キャンプは大幅縮小、帰郷後も消えない生活の不安
ピースウィンズ・ジャパン(PWJ)が支援を続けてきたスリランカ東部トリンコマレ県のプルモダイ国内避難民キャンプで生活していたほとんどの避難民が12月11日夜、スリランカ政府が用意したバスに乗って北部ワウニアへ移動しました。キャンプ閉鎖の可能性については援助関係者の間で話されていたものの、この日の移動についての情報は事前には届いていなかったため、PWJスタッフの間にも驚きが走りました。北部ワウニアに移動した避難民は、そこから元の村々へ帰還するとみられます。トリンコマレのキャンプには、約30家族が残っているため、PWJとしても必要な支援を継続します。
キャンプで必要な支援を実施する一方、PWJは、トリンコマレ県北部のクッチャベリ郡で、村に帰ってきた帰還民(元避難民)への生活支援を実施するための調査を行いました。前回のレポートでは、家族離散と住む場所に関する厳しい状況を報告しましたが、戦争の傷跡や今後の生活への不安も小さくありません。現地に駐在するPWJ西野ゆかりからの報告です。
調査では、家族構成、年齢、職業から始まって、これまで受けた支援、住んでいる家の状態や同居先の家族の数、飲み水やトイレの状況、子どもの栄養状態や健康状態、学校へ通っているかどうか、収入や仕事などについても聞いています。そのなかで、約20年にわたる内戦の傷を見せつけられる場面もあります。
こちらの質問に対して仔細もらさず答えようと、自分では読めない黄ばんだ書類を大事そうに次から次へと袋から取り出す年配の女性がいました。中身を見せてもらうと、食糧配給カード、臨時IDカード、一時面会証、キャンプから出ることを許可されたことを示す書類など、彼女がこれまでたどってきた19年間が詰まっていました。キャンプからキャンプへ転々と移動させられた家族も多く、そうした場合は、身元を証明する書類がないと食事の配給さえ受けられなかったのです。
内戦によるケガや障害を抱えた人もいます。戦争で左足を失った男性は「今度、義足の手術を受けるんだ」と快活に話していましたが、脚に弾丸が残っているという別の男性は「もう激しい労働はできない。
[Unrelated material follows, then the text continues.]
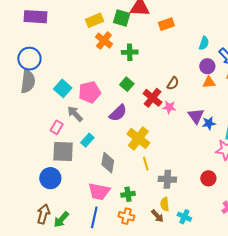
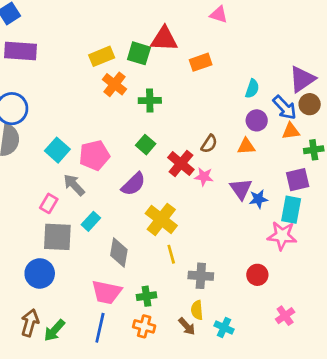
orange triangle: (209, 82) -> (246, 146), moved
これからどうやって家族を養っていったらいいのか」と悩んでいました。まだ働き盛りの年代でした。
内戦は、生活も崩壊させました。以前は数十頭の牛とヤギを飼っていたという男性は、そのすべてを失いました。「キャンプからは解放されて帰ってきたものの、着のみ着のままで、トタン屋根と地面がむき出しの家に住んでいる」と、この男性。彼の現在の希望は、家族です。
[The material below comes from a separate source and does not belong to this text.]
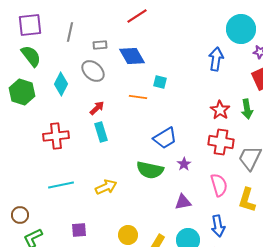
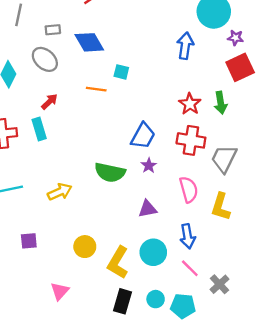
cyan rectangle: (101, 132) -> (39, 129), moved
blue trapezoid: (165, 138) -> (143, 136), moved, turned -30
「昨日、息子の嫁に双子の男の子が生まれたんだ。初孫だよ」
多くの家族は、キャンプからとりあえず故郷に戻れただけで、収入の道はない、という状態です。タミル人社会は親戚同士で助け合うネットワークが強いといわれていて、小さな家に数家族が身を寄せ合って暮らしていますが、それも可能なのは2~3カ月間ではないかと考えられています。
今後の支援の内容や活動地域は、調査終了後、支援調整会議が開かれて決まりますが、その間にも、キャンプから解放された元避難民は続々と帰ってくることが予想されます。当初は、反政府組織との関係がないことを政府軍から認められた家族が帰還してきていましたが、現在はトリンコマレ県出身者ほぼ全員の帰還が進んでいます。PWJとしては、政府や団体間の調整も進めながら、的確で迅速な支援を実施していきたいと考えています。